We’ve tried various interventions: blind resume screening, structured interviews, partnered with organizations that support underrepresented groups. Progress is slow. I don’t have great answers here, but I know the status quo isn’t working.

The Experience Paradox

The market has a strange paradox. Companies want senior engineers with 5-10 years of experience. But there aren’t enough of them. So companies hire more junior engineers who need time and mentorship to reach senior levels. But companies don’t have enough senior engineers to provide that mentorship effectively.

This creates a self-perpetuating problem. Junior engineers don’t develop quickly enough, which means the shortage of senior engineers persists. Companies compete for the limited pool of senior talent, which drives salaries high for that tier even while overall hiring has cooled.

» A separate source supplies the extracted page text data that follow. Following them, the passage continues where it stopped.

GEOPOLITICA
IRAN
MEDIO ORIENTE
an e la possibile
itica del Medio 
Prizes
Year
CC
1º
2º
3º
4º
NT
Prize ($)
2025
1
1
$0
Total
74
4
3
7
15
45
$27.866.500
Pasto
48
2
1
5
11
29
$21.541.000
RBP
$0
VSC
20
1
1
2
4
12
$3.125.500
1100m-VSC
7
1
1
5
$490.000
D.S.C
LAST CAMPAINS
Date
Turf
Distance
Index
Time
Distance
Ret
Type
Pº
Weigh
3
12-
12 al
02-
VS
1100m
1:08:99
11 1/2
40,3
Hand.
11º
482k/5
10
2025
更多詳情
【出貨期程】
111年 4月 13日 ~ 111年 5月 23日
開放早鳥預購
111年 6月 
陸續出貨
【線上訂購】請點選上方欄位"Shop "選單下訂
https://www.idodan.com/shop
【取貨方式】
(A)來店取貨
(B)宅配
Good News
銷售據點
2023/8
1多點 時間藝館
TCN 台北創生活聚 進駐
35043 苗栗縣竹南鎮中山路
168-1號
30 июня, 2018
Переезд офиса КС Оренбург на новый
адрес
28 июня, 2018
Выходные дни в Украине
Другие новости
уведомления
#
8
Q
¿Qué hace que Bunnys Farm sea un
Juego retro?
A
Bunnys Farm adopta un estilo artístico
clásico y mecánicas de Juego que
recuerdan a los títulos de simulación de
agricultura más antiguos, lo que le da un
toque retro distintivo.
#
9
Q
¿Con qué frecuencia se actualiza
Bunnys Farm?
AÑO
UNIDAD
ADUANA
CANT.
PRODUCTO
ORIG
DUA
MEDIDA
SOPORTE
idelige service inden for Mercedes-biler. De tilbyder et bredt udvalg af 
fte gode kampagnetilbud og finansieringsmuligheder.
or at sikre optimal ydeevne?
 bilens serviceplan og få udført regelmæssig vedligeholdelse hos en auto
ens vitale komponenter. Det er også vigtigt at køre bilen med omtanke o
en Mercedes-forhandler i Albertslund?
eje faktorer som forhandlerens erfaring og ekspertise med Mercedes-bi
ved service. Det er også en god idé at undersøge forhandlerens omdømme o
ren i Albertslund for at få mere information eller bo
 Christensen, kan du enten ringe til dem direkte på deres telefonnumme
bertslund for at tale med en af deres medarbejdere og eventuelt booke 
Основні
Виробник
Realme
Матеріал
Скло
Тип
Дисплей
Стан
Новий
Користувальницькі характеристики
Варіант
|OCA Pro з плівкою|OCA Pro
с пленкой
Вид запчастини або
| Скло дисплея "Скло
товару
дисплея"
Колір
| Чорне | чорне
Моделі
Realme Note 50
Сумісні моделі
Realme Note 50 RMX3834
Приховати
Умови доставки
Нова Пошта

The solution should be investing more in training and development. Creating clear career paths. Providing mentorship. Promoting from within. But this requires long-term thinking that many organizations struggle with, especially in uncertain economic environments.

Contract vs Permanent

The ratio of contract to permanent roles has shifted. During the boom, most roles were permanent because companies wanted retention. Now we’re seeing more contract roles as companies want flexibility without long-term commitment.

This benefits experienced contractors who prefer the higher day rates and project variety. It’s harder for people who want stability and permanent roles. And it creates a more precarious workforce where people are less invested in organizational outcomes.

From a company perspective, contractors make sense when you have project-based work or need specialized skills temporarily. They’re expensive but flexible. Permanent hires make sense when you’re building long-term team capability and need people invested in your success.

We use both, but the balance has shifted toward more contractors than we used to have. That has costs in team cohesion and institutional knowledge that we’re still figuring out how to manage.

What This Means for Hiring

If you’re hiring technical talent in Australia right now, you have more candidates than you did in 2022 but you’re still competing for quality. The market is better than it was but not easy.

Focus on realistic requirements. Don’t ask for 10 years of experience with a technology that’s been around for 3 years. Don’t require local presence if remote work is actually viable. Don’t filter out people from non-traditional backgrounds who could learn what you need.

Offer reasonable compensation but don’t overpay hoping it alone will attract talent. Culture, interesting work, and growth opportunities matter more than marginal salary differences once you’re paying market rates.

Be honest about remote work. If you require office presence, say so up front. Don’t advertise “remote-friendly” and then pressure people to come in.

Invest in junior and mid-level talent. You’re not going to hire all senior engineers. Build capability through development, not just hiring.

The Long-Term View

The hiring market will keep shifting. Right now it’s somewhat favoring employers after heavily favoring candidates. That will reverse again at some point. The underlying fundamentals haven’t changed: Australia has a shortage of technical talent relative to demand, and that’s not getting solved quickly.

Companies that treat hiring as purely transactional, optimizing for the current market moment, will struggle over time. Building a reputation as a good place to work, investing in people, and thinking long-term about capability development matters more than optimizing compensation or interview processes.

The best engineers have options regardless of market conditions. They choose companies based on factors beyond immediate compensation. That hasn’t changed, even as negotiating dynamics have shifted.

Understanding where the market is and building accordingly is what actually matters. Right now, that means there’s opportunity to hire good people who are more interested in stability than two years ago. That won’t last forever. Use it wisely.